[Data for this task]
+ + +

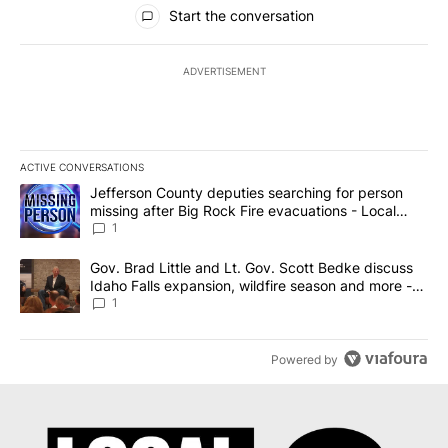
All Comments
Start the conversation
ADVERTISEMENT
ACTIVE CONVERSATIONS
The following is a list of the most commented articles in the last 7
A trending article titled "Jefferson County deputies searching fo
Jefferson County deputies searching for person
missing after Big Rock Fire evacuations - Local
News 8
1
A trending article titled "Gov. Brad Little and Lt. Gov. Scott Be
Gov. Brad Little and Lt. Gov. Scott Bedke discuss
Idaho Falls expansion, wildfire season and more -
Local News 8
1
Powered by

+ + +

[Activity]
Only the lines from the one containing "Jefferson County deputies searching for" to the end of the data should be printed, exactly as they stand.

[Response area]
Jefferson County deputies searching for person
missing after Big Rock Fire evacuations - Local
News 8
1
A trending article titled "Gov. Brad Little and Lt. Gov. Scott Be
Gov. Brad Little and Lt. Gov. Scott Bedke discuss
Idaho Falls expansion, wildfire season and more -
Local News 8
1
Powered by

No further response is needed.